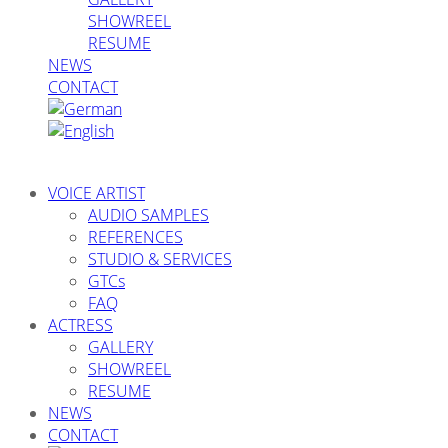
SHOWREEL
RESUME
NEWS
CONTACT
VOICE ARTIST
AUDIO SAMPLES
REFERENCES
STUDIO & SERVICES
GTCs
FAQ
ACTRESS
GALLERY
SHOWREEL
RESUME
NEWS
CONTACT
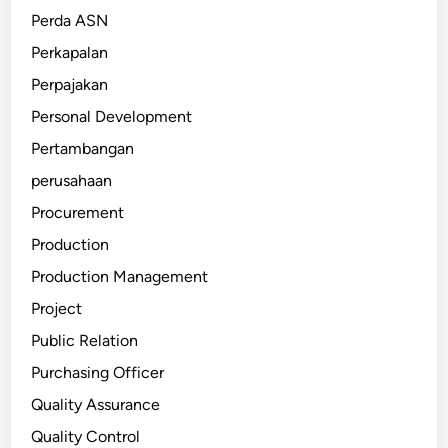
Perda ASN
Perkapalan
Perpajakan
Personal Development
Pertambangan
perusahaan
Procurement
Production
Production Management
Project
Public Relation
Purchasing Officer
Quality Assurance
Quality Control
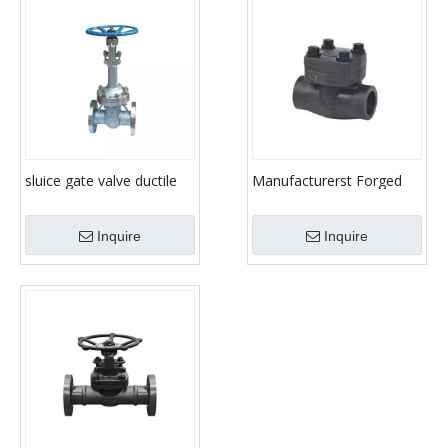
sluice gate valve ductile
Manufacturerst Forged
cast iron gate valve stem
gate valve/Forged gate
gate valve
valve / Gate Valve
Inquire
Inquire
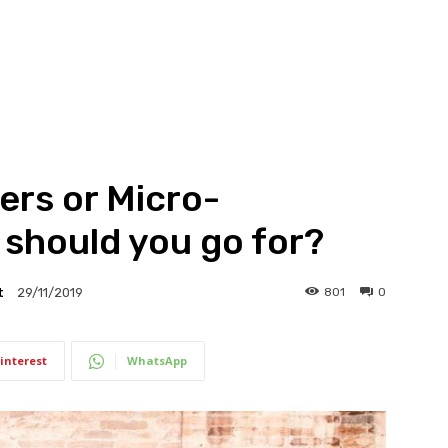
ers or Micro-
 should you go for?
t
801
0
29/11/2019
interest
WhatsApp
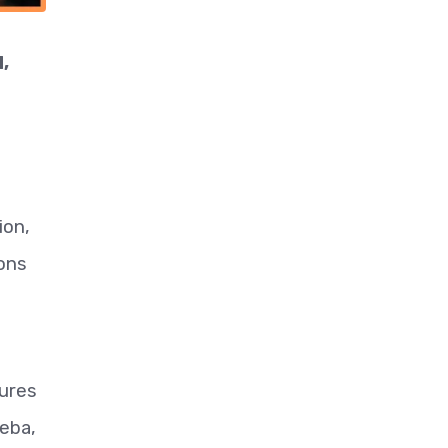
,
ion,
-ons
tures
leba,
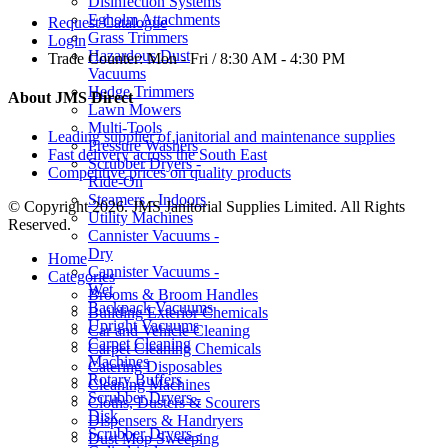
Disinfection Systems
Egholm Attachments
Request Catalogue
Grass Trimmers
Login
Hazardous Dust
Trade Counter:
Mon - Fri / 8:30 AM - 4:30 PM
Vacuums
Hedge Trimmers
About JMS Direct
Lawn Mowers
Multi-Tools
Leading supplier of janitorial and maintenance supplies
Pressure Washers
Fast delivery across the South East
Scrubber Dryers -
Competitive prices on quality products
Ride-On
Steamers - Indoors
© Copyright 2026. JMS Janitorial Supplies Limited. All Rights
Utility Machines
Reserved.
Cannister Vacuums -
Dry
Home
Cannister Vacuums -
Categories
Wet
Brooms & Broom Handles
Backpack Vacuums
Building Exterior Chemicals
Upright Vacuums
Car and Vehicle Cleaning
Carpet Cleaning
Carpet Cleaning Chemicals
Machines
Catering Disposables
Rotary Buffers
Cleaning Machines
Scrubber Dryers -
Cloths, Dusters & Scourers
Disk
Dispensers & Handryers
Scrubber Dryers -
Dust Mop Sweeping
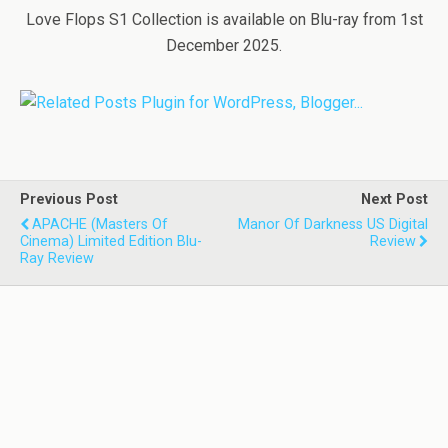
Love Flops S1 Collection is available on Blu-ray from 1st
December 2025.
Previous Post
Next Post
APACHE (Masters Of
Manor Of Darkness US Digital
Cinema) Limited Edition Blu-
Review
Ray Review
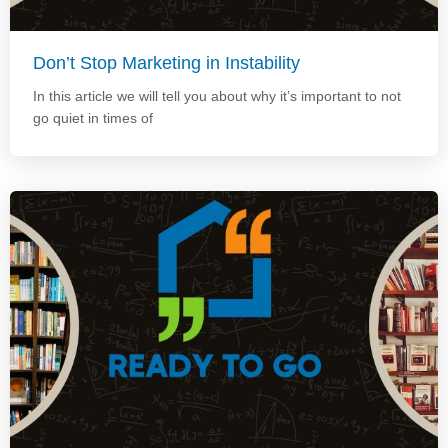
Don’t Stop Marketing in Instability
In this article we will tell you about why it’s important to not
go quiet in times of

-=-=-=-=-

▸ WORK TASK
Your task is to repeat the opening line of the entries above and each line after it, ending with the line that has "Purchasing Officer". Do not include the pictures.

▸ RESULT OF THIS TASK
SHOWREEL
RESUME
NEWS
CONTACT
VOICE ARTIST
AUDIO SAMPLES
REFERENCES
STUDIO & SERVICES
GTCs
FAQ
ACTRESS
GALLERY
SHOWREEL
RESUME
NEWS
CONTACT
Perda ASN
Perkapalan
Perpajakan
Personal Development
Pertambangan
perusahaan
Procurement
Production
Production Management
Project
Public Relation
Purchasing Officer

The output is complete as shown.